Iran and the United States appear to be inching closer toward open warfare, unintentionally, even as officials on both sides try to avoid a broader armed conflict in the region.
Iran and its regional allies appear to be locked into hardline stances in favor of attacking U.S. and allied interests, and U.S. officials are under pressure to respond forcefully.
The Houthi movement in Yemen, Lebanese Hezbollah, and Iran-backed militias in Iraq and Syria are all part of Tehran’s unity of fronts strategy, as Iranian proxies tie their regional actions to the ongoing conflict in Gaza.

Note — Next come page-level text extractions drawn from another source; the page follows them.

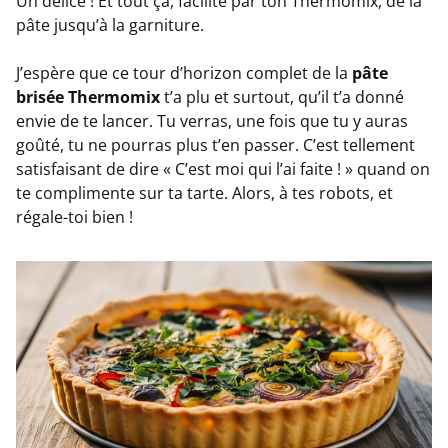
Un délice ! Et tout ça, facilité par ton Thermomix, de la
pâte jusqu’à la garniture.
J’espère que ce tour d’horizon complet de la
pâte
brisée Thermomix
t’a plu et surtout, qu’il t’a donné
envie de te lancer. Tu verras, une fois que tu y auras
goûté, tu ne pourras plus t’en passer. C’est tellement
satisfaisant de dire « C’est moi qui l’ai faite ! » quand on
te complimente sur ta tarte. Alors, à tes robots, et
régale-toi bien !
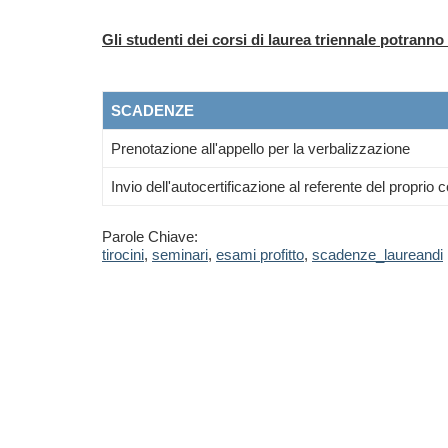
Gli studenti dei corsi di laurea triennale potranno
SCADENZE
Prenotazione all'appello per la verbalizzazione
Invio dell'autocertificazione al referente del proprio c
Parole Chiave:
tirocini
,
seminari
,
esami profitto
,
scadenze_laureandi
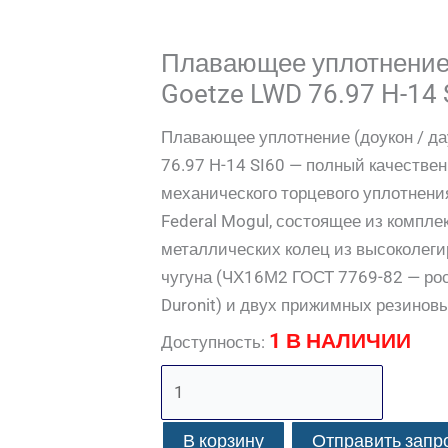
Плавающее уплотнение 
Goetze LWD 76.97 H-14 
Плавающее уплотнение (доукон / да
76.97 H-14 SI60 — полный качестве
механического торцевого уплотнени
Federal Mogul, состоящее из компле
металлических колец из высоколеги
чугуна (ЧХ16М2 ГОСТ 7769-82 — рос
Duronit) и двух прижимных резинов
1 В НАЛИЧИИ
Доступность:
В корзину
Отправить запр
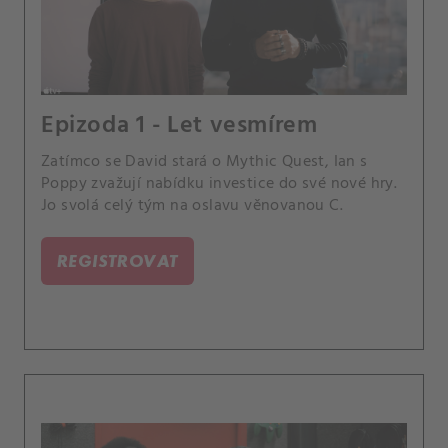
Epizoda 1 - Let vesmírem
Zatímco se David stará o Mythic Quest, Ian s
Poppy zvažují nabídku investice do své nové hry.
Jo svolá celý tým na oslavu věnovanou C.
REGISTROVAT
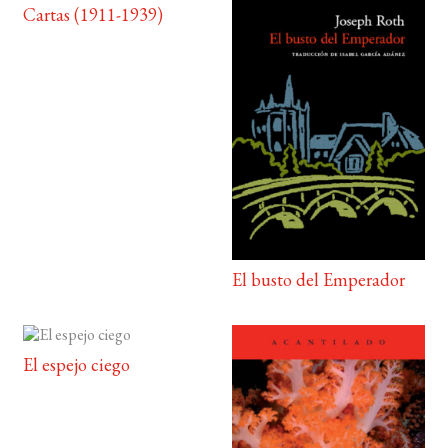
Cartas (1911-1939)
El busto del Emperador
El espejo ciego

Since the Hamas attack on Israel on October 7, U.S. and Iranian officials have repeatedly stressed that they want to avoid direct conflict despite backing the warring sides in Gaza. Yet, Iran’s strategy to try to compel the United States to curtail its support for the Israeli war effort has brought the Islamic Republic closer to armed conflict with Washington. Over the past several decades, Iran has cultivated like-minded, mostly Shia Muslim armed groups into a region-wide “axis of resistance” that positions Iran to exert influence anywhere in the region. The alliances enable Iran to act against U.S. and U.S.-aligned interests with a measure of deniability and, in so doing, avoid direct armed conflict with Washington’s far larger and technologically superior armed forces as part of its “unity of fronts” strategy, which Iran is making a geopolitical reality. In the post-October 7 environment, Iran’s support for attacks by its axis proteges – particularly the Houthi movement in Yemen – against Israel, U.S. forces, and commercial shipping has caused U.S. leaders to assess Iran as a threat to vital U.S. interests, including the freedom of navigation. The leaders of both Hezbollah and the Houthis tied recent actions to the war in Gaza, noting that until the conflict between Hamas and Israel was settled, the region would remain volatile.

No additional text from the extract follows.